We’ll take an elevator to go to the next floor. The first room that you will see is a bathroom where you’ll find your clothes. You can wash yourself there and brush your teeth. You will find everything you need and what you brought with you into this house in there.
Stefan explained with folded hands, rummaging in their own flesh, as if turning away from their insides. The voices in Vince’s head interrupted his breath and Stefan was aware of it. He was wincing behind his back as if there was no new morning, no new beginning, as if he couldn’t metamorphose what he had been given into something that could help him survive.

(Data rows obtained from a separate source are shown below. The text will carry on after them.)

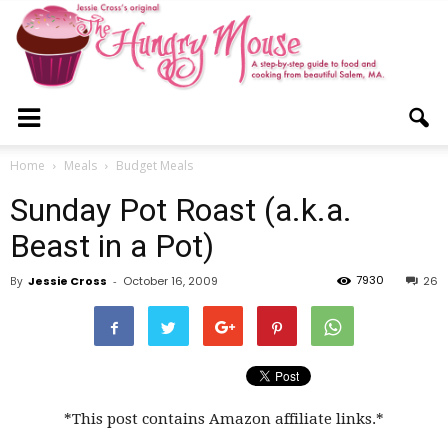
The
Home
Meals
Budget Meals
Sunday Pot Roast (a.k.a.
Hungry
Beast in a Pot)
7930
By
Jessie Cross
-
October 16, 2009
26
Mouse
*This post contains Amazon affiliate links.*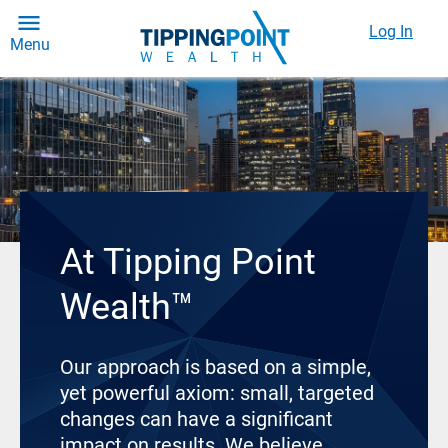
Log In
Menu
At Tipping Point
Wealth™
Our approach is based on a simple,
yet powerful axiom: small, targeted
changes can have a significant
impact on results. We believe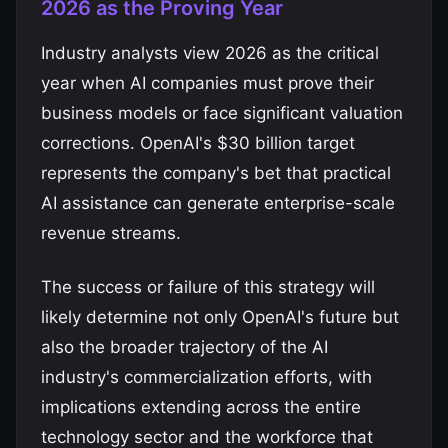
2026 as the Proving Year
Industry analysts view 2026 as the critical
year when AI companies must prove their
business models or face significant valuation
corrections. OpenAI's $30 billion target
represents the company's bet that practical
AI assistance can generate enterprise-scale
revenue streams.
The success or failure of this strategy will
likely determine not only OpenAI's future but
also the broader trajectory of the AI
industry's commercialization efforts, with
implications extending across the entire
technology sector and the workforce that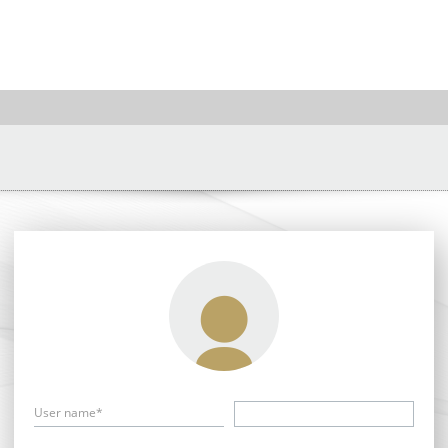
User name*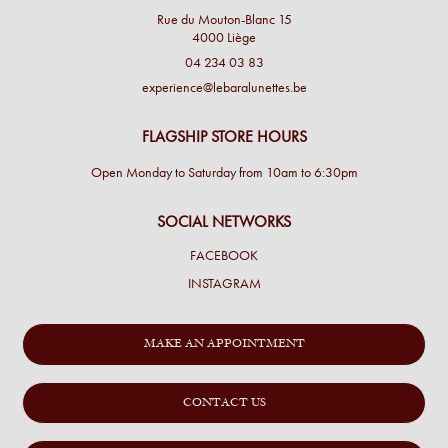
Rue du Mouton-Blanc 15
4000 Liège
04 234 03 83
experience@lebaralunettes.be
FLAGSHIP STORE HOURS
Open Monday to Saturday from 10am to 6:30pm
SOCIAL NETWORKS
FACEBOOK
INSTAGRAM
MAKE AN APPOINTMENT
CONTACT US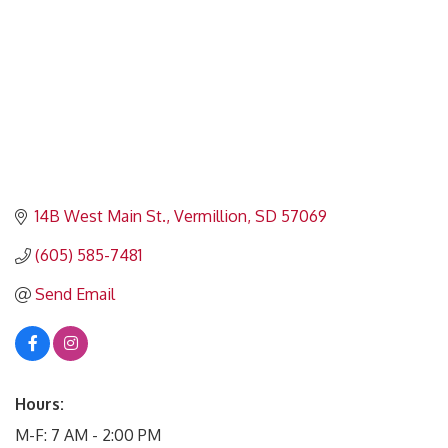
14B West Main St.
Vermillion
SD
57069
(605) 585-7481
Send Email
Hours:
M-F: 7 AM - 2:00 PM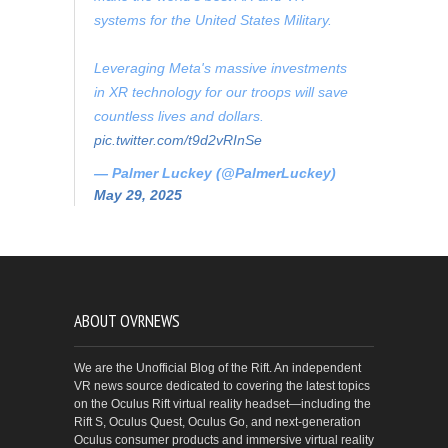
systems for the United States Military.
Leveraging Meta's massive investments
in XR technology for our troops will save
countless lives and dollars.
pic.twitter.com/t9d2vRInSe
— Palmer Luckey (@PalmerLuckey)
May 29, 2025
ABOUT OVRNEWS
We are the Unofficial Blog of the Rift. An independent
VR news source dedicated to covering the latest topics
on the Oculus Rift virtual reality headset—including the
Rift S, Oculus Quest, Oculus Go, and next-generation
Oculus consumer products and immersive virtual reality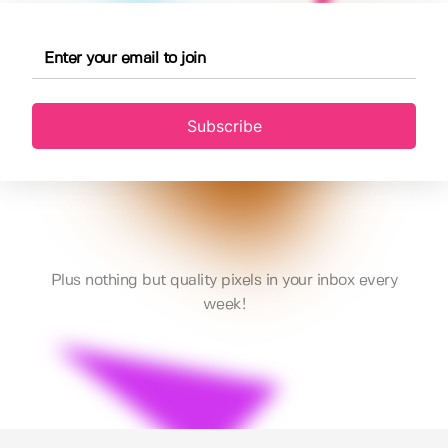
Subscribe
Plus nothing but quality pixels in your inbox every
week!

Who are these people? Why are they in this house? Why are they allowed to stay? They are so loud, Stefan.
Vince shook his head and held on to himself. He felt fragmented in his body. He couldn’t smell his own skin anymore. He felt as if he was being removed from his own self. As if he couldn’t make it to the surface of his skin, shrinking on the inside, his scent eroded.
Stefan.
Vince stuttered and begged without saying anything else.
Stefan.
Vince whimpered, trying to catch his breath.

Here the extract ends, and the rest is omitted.